Exercise brief
Your answer should be every line of the records that contains the word "OPERATIONS".

Exercise material
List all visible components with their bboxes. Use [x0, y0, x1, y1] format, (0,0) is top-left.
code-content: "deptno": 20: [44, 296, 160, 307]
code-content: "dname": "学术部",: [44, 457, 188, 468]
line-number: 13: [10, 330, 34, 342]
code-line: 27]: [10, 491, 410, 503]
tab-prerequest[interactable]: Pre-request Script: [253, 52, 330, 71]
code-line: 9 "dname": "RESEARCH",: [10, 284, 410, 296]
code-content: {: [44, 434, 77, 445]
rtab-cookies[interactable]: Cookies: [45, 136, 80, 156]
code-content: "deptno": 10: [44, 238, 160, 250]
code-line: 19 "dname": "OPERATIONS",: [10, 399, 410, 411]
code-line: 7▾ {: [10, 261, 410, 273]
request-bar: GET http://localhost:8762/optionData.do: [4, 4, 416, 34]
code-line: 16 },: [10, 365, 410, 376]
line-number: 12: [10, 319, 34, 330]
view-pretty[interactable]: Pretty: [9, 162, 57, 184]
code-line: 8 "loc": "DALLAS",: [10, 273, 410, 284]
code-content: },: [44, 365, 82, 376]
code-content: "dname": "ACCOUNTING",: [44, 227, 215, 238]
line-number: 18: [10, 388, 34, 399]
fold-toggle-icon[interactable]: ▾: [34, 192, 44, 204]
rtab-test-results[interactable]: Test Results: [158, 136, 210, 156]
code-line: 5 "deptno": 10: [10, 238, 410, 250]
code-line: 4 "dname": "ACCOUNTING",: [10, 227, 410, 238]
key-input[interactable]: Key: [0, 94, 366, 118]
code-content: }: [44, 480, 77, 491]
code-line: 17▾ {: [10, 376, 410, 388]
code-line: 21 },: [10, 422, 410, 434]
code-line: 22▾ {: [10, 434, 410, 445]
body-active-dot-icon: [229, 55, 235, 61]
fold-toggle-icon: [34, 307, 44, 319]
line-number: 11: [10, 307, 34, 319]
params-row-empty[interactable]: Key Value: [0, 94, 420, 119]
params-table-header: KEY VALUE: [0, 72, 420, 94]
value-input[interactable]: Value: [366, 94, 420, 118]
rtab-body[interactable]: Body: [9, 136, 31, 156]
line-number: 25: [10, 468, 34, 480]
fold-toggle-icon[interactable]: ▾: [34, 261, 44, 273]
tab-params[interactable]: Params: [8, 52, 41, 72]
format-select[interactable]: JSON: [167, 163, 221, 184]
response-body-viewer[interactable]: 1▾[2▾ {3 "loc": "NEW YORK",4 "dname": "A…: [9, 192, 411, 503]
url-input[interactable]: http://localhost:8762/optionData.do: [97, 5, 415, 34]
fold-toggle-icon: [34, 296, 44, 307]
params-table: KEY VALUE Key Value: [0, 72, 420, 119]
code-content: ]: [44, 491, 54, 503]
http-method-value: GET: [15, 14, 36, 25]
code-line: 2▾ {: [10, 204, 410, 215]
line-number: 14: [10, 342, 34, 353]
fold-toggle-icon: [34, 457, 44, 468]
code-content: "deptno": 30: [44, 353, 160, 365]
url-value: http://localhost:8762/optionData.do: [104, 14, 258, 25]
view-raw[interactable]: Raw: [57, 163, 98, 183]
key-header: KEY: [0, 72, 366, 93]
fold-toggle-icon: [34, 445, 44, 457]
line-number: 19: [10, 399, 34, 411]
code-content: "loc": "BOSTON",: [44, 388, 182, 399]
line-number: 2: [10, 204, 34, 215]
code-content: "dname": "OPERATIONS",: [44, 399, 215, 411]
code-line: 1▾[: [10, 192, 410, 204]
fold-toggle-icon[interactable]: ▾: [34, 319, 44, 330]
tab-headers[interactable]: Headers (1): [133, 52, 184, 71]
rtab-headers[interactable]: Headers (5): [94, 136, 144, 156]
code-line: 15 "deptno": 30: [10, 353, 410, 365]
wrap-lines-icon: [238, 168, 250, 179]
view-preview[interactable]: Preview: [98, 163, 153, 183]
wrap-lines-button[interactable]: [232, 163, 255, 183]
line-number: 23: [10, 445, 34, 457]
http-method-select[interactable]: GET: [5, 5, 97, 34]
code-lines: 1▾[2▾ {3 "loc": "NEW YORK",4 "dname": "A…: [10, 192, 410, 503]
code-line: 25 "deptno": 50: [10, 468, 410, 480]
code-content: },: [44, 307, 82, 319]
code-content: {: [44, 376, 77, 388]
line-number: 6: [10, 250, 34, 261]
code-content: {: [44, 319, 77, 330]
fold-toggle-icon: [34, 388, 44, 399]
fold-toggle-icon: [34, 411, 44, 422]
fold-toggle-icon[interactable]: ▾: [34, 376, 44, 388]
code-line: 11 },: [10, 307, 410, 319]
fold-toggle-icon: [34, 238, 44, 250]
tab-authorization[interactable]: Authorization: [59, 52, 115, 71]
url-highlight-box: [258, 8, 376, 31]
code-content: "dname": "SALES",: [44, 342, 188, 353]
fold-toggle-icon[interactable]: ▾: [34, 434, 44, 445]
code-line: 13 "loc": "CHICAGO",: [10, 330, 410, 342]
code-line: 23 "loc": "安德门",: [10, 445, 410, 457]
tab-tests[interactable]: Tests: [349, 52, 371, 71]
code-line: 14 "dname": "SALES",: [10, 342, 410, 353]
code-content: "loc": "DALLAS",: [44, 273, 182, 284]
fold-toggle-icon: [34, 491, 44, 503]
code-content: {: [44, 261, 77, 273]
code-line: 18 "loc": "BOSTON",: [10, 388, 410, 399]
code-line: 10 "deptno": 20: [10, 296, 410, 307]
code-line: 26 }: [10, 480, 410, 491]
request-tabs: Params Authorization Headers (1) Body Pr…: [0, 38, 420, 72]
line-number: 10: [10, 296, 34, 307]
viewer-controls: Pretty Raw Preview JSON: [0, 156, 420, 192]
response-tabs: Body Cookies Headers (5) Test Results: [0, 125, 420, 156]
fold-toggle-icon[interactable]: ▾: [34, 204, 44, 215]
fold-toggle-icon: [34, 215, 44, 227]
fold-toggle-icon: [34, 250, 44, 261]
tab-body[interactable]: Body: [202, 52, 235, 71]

Answer section
code-line: 19 "dname": "OPERATIONS",: [10, 399, 410, 411]
code-content: "dname": "OPERATIONS",: [44, 399, 215, 411]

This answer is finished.